The report sets out how the next UK government could help avoid around 1,800 cancer deaths a year in the East of England by 2040. It outlines five key missions to speed up progress in preventing, diagnosing and treating cancer.

Lucy said: “Research into better treatments has given me the greatest gift – more time with my loved ones.

“There are so many pressures at the moment, with funding and the state of cancer services across England, but the politicians must make sure people affected by cancer don’t pay the price for this now and in the future.”

It was while away for a work event Lucy first discovered a grape-sized lump on her left breast.

She said: “I went back to my hotel room, felt a shooting pain and as I felt for the source of the pain it was very clearly a hard lump.

“I’d previously found a lump on my lymph nodes, but it was so tiny I’d thought it was maybe some kind of immune response or a cyst.

“I think, if you work for a cancer organisation, you’re always hyper-aware and wondering if you’re worrying about nothing, but in this case I absolutely knew and called the doctors the very next morning.”

Lucy was not the first in her family to be diagnosed with cancer, having recently lost her mum to a brain tumour and previously a grandfather and an uncle to prostate cancer. Her dad is currently being treated for stomach cancer.

She said: “In between finding the lump and getting my diagnosis, all I did was fear the worst.

“As well as feeling scared about what lay ahead, I was concerned my dad had just gone through bereavement, while my son, Alexander, was still a child, only 11 at the time.

“He was really close to his grandmother and still dealing with that grief, trying to make sense of it, so I just felt anything happening to me would have been a massive blow. I thought ‘I can’t die’.”

Lucy’s cancer was found to produce large amounts of a protein called human epidermal growth factor receptor 2 (HER2).

This meant she could be treated with Herceptin, which is a targeted cancer drug that was developed from research funded by Cancer Research UK. It works by attaching to HER2, stopping the cancer cells from growing and dividing.

Lucy’s nine months of treatment has also included six months of chemotherapy and surgery to remove the lump in her breast, plus three lymph nodes from her armpit.

Since March 2020, she has taken daily letrozole tablets – another drug Cancer Research UK played a big part in developing.

When she started, she was told she would have to take them for 10 years, but subsequent research into their effectiveness means Lucy might be able to finish taking them as early as next year.

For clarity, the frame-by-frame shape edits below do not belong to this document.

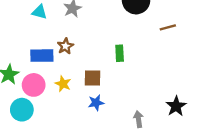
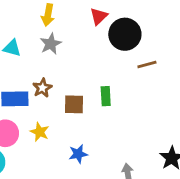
brown line: (168, 27) -> (147, 64), moved
brown square: (92, 78) -> (74, 104), moved

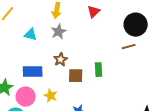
black circle: (125, 34) -> (136, 25), moved
brown star: (42, 88) -> (61, 60), moved

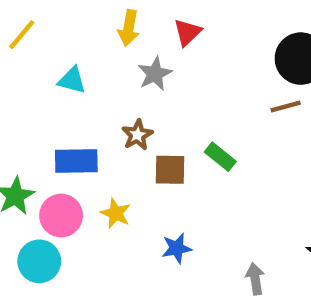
red triangle: (94, 12) -> (188, 32), moved
gray star: (59, 32) -> (155, 74), moved
green rectangle: (99, 70) -> (220, 157), turned -48

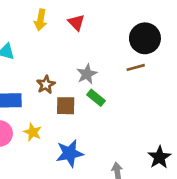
red triangle: (188, 32) -> (76, 22), turned -30
gray star: (155, 74) -> (87, 74), moved
blue star: (177, 248) -> (70, 153), size x1.5

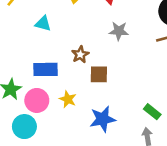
gray star: (87, 74) -> (119, 31), moved, turned 30
green rectangle: (96, 98) -> (152, 112), moved

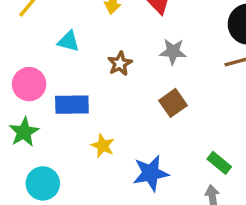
brown star: (80, 55) -> (120, 64), moved
brown square: (99, 74) -> (173, 103), moved, turned -36
pink circle: (37, 100) -> (29, 84), moved

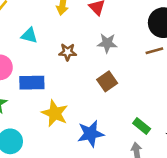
brown star: (120, 64) -> (68, 52), turned 30
yellow star: (103, 146) -> (55, 113), size x1.5

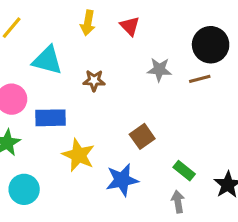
cyan triangle: (29, 35) -> (47, 60), size x1.5
gray star: (107, 43) -> (159, 70), moved
brown square: (107, 81) -> (142, 136), moved

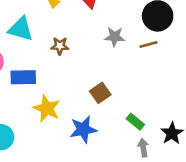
gray arrow: (178, 202) -> (143, 148), moved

She said: “If my diagnosis had come 15 years earlier, it might not have been treatable – but my story shows there’s hope.”

Thanks to research, cancer survival in the UK has doubled since the 1970s. But the charity warned that with NHS cancer services in crisis and with rising numbers of new cases, this progress is at risk of stalling.

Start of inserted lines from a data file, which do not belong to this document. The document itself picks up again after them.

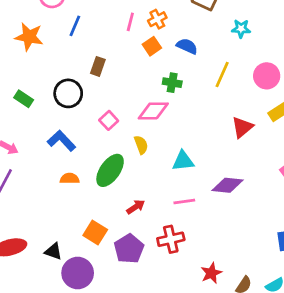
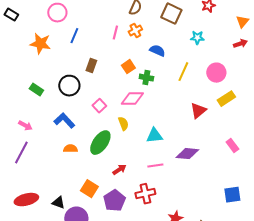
orange square: (152, 46) -> (128, 67), moved

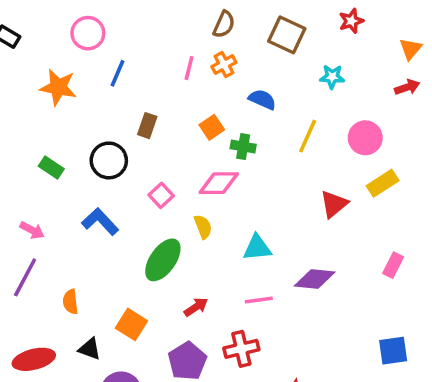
pink rectangle: (232, 146) -> (393, 265), turned 64
orange semicircle: (70, 149) -> (70, 302), moved, turned -96
orange square: (89, 189) -> (131, 324), moved
black triangle: (58, 203) -> (90, 349), moved

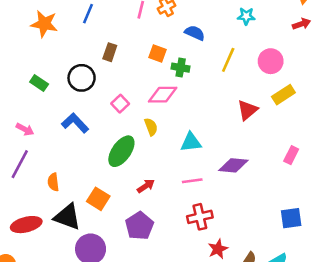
orange square: (212, 127) -> (157, 53), turned -36
black triangle: (90, 349) -> (67, 217), size x1.6
red cross: (241, 349) -> (200, 217), moved

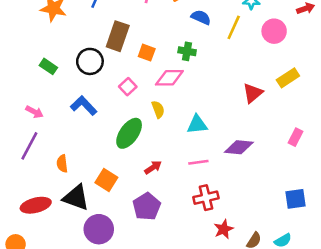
brown rectangle: (110, 52) -> (118, 36), size x1.6
orange square: (157, 53) -> (147, 53), moved
yellow line: (228, 60) -> (234, 27), moved
pink circle: (271, 61) -> (274, 31), moved

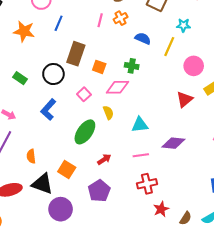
pink circle: (274, 31) -> (194, 66), moved
blue L-shape: (84, 106) -> (48, 110), turned -95

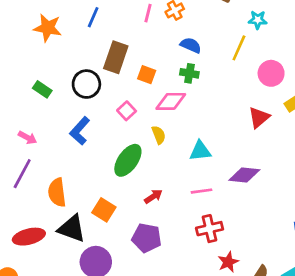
blue semicircle: (143, 38) -> (191, 45), moved
orange semicircle: (31, 156) -> (57, 192), size x1.5
purple pentagon: (99, 191) -> (147, 238), turned -30

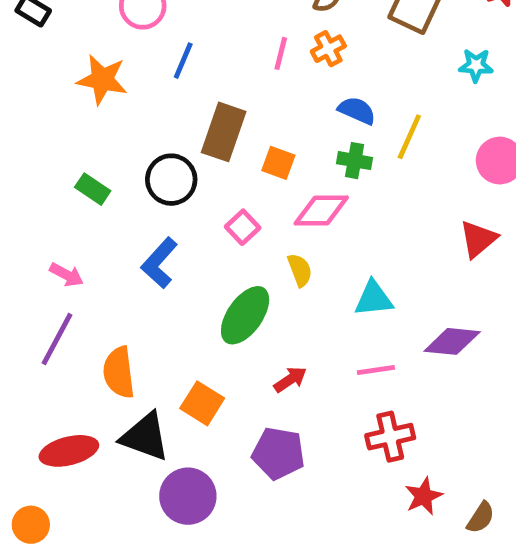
yellow line: (239, 48) -> (409, 137), moved

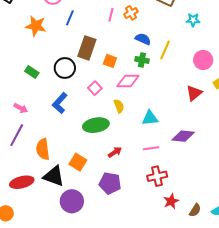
green ellipse: (245, 315) -> (96, 125), turned 45

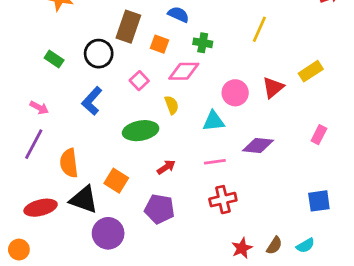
blue semicircle: (143, 39) -> (178, 14), moved
yellow line: (165, 50) -> (259, 29), moved
pink circle: (203, 60) -> (235, 93), moved
red star: (171, 201) -> (242, 248), moved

The UK still lags behind comparable countries when it comes to cancer survival, it said, and called on all political parties to make cancer a top priority in their party manifestos.

Today, Lucy continues to remain active, partly in an effort to help reduce the chances of the cancer returning, and enjoys spending time with husband Mike, 58, a software developer in Cambridge, and Alexander, now 16, who goes to Impington Village College.

She added: “So many people’s lives are touched by this disease and the numbers are only growing. That’s why we all need to get behind this manifesto and have our voices heard, so more families like mine can enjoy more moments with the people they love.”